Thursday, July 9, 2015

DoS protection solutions

Most of the companies ignore the fact that their services can go down, and therefore not even consider using protection against DoS attacks.
So in this post i'd like to analyze what are the potential attack areas and what ideas are there to resolve it.
Lets exclude the attacks that use specific vulnerabilities of a product to deny the service and focus on brute force attacks that flood the target with excessive valid service requests.

Statement of the problem

As the attack is using valid service requests, it's hard to distinguish them from normal user requests. This means that whatever action is taken, normal user requests have to be served in reasonable time.

Secondly the service providing solution has to be capable of dealing with normal service requests. This means, it has to be elastic enough to scale up if necessary to serve all incoming requests.

The most common bottlenecks (on the side of a customer or enterprise) are:
  1. Server resources - system(s) that provide service might not have necessary resources to deal with user requests (no network bandwidth; not enough memory; CPU over-utilized or other)
  2. Firewall resources - filtering and inspection as well as tracking of all the active flows need resources as well (not as many as a server).
  3. Internet router - although not very probable, but still router might not be able to deal with that many packets per second
  4. Internet link - the most common problem, where the link to the ISP is not sized properly to deal with growing user service demand, might lead to degradation of service response time.
There surely are other potential bottlenecks, but the list above is to be considered in every case (independent of the service, location or team).
Mitigation of these bottlenecks is the key to deal with DoS attacks, and while scaling is always an option, it might not be the most efficient one.
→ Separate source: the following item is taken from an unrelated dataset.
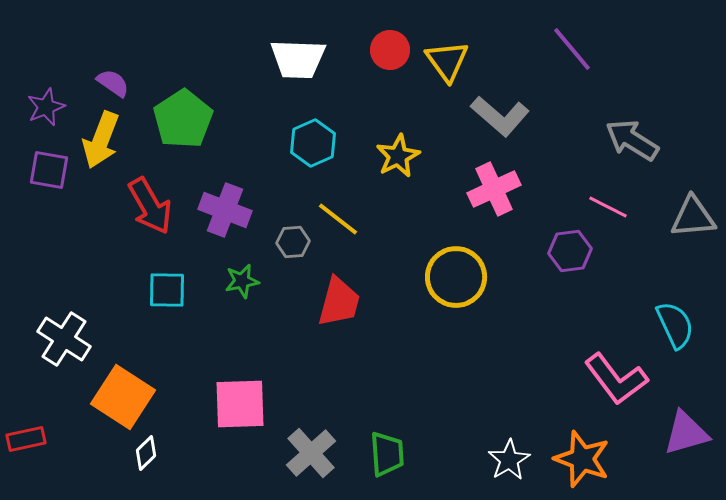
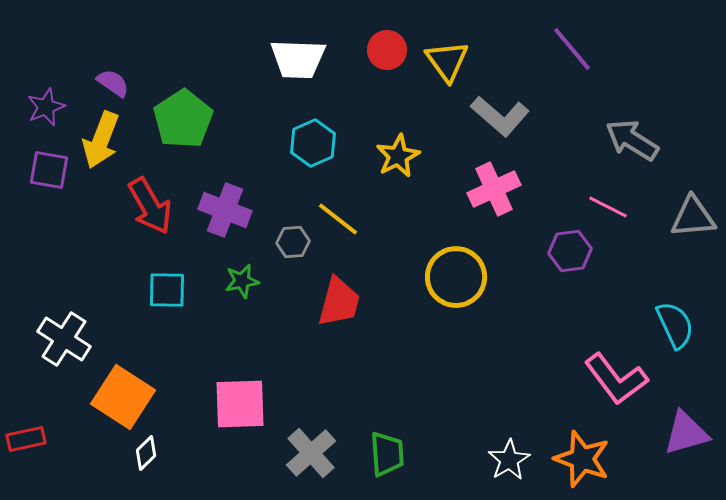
red circle: moved 3 px left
Plus the costs grow exponentially, so at certain point of time, it becomes important to choose an alternative solution that scaling.

Potential solutions

Excluding the possibilities of re-engineering the application (providing the service) or buying bigger hardware or upgrading the internet link speed to deal with potential distributed DoS attacks (which could be 10Gb/s or more nowadays), let's see what ideas there are.
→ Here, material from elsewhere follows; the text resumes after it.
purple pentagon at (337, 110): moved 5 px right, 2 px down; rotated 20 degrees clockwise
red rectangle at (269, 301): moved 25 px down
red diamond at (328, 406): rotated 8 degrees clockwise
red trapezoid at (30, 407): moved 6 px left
There are 3 functions that are part of each solution:

  • Detection (distinguishing what is a valid service request and what not)
  • Protection (blocking invalid service requests without impacting valid ones)
  • Service (providing the actual service)
Each type of solution differs based on who is responsible for these functions.

In-house DDoS prevention

This solution uses in-house detection capability to spot the DDoS attack and then request support from the internet service provider to block the source IP address(es) for limited amount of time.Having a good security event management system with all the possible event sources helps to identify attacks early and allows to provide much more reliable response (false-positives mean lost clients).
Response can be automated by using provider's service API or standard routing protocols (like BGP Flowspec) for blackholing the source, or it could be manual by reporting abuse to the appropriate ISP contact point. 

There are many vendors who provide such solutions that include DPI detection as well as signalling, but there also needs to be a contract in place with service provider to support such service.
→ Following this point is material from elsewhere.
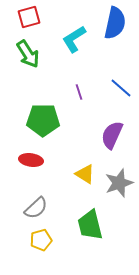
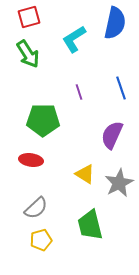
blue line: rotated 30 degrees clockwise
gray star: rotated 8 degrees counterclockwise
This table should summarize the location of the DDoS protection functions:

 Function CustomerDoS protection provider 
Attack detectionMost of the detection
Attack preventionSignaling onlyMost of the protection
Actual serviceThe service is provided by customer 

Service gateway

Principle of this solution is pre-filtering all the requests via a gateway service, where only valid requests fulfilling specific set of rules (like max 10 requests per client; valid session should last longer than 1 minute; etc.) would be forwarded to the real server.
Depending on the rule-set, customer's server would receive only valid requests and would not have to deal with excessive traffic.

In this case, the location of the detection and prevention functions is at the service provider, so all the traffic ends there. But the responsibility of the service operation is still up to the customer.

 Function  Customer DoS protection provider 
Attack detection
Most of the detection
Attack prevention
Most of the protection
Actual service The service is provided by customer
It's important to note that these gateways are either generic (for IP or TCP packets) or highly specific for certain type of application (mail gateway; dns gateway; web application firewall;..).

CDN service

Although this is highly specific solution and requires some cooperation with the service provider, for common services like data or content distribution, this could be very effective.
Content distribution network (CDN) providers have large infrastructure geo-distributed and built for huge traffic flows. For some of them even large distributed DoS might look like minor increase in the normal traffic level.
Principle here is quite simple: customer uploads all the data to the CDN service provider, where it would become accessible to the clients. 

This solution moves all the functions to the external service provider, who has to deal with the attacks and guarantee service to the customer.

 Function CustomerDoS protection provider  
Attack detection
Most of the detection
Attack prevention
Most of the protection
Actual service                                                        Service is provided by CDN


Despite having lots of great tools that promise miracles in preventing DDoS attacks, it always comes down to a specific solution for specific customer. Whether rules need to be tailored and constantly adapted for the first type of solution; or gateway needs to be adjusted to deal with non-standard protocol behavior; it all comes down to the skills of the engineers dealing with the solution.
In hands of capable engineer, it would make the promised miracles come true; in less capable hands it can make the service very unreliable or vulnerable to distributed DoS attacks.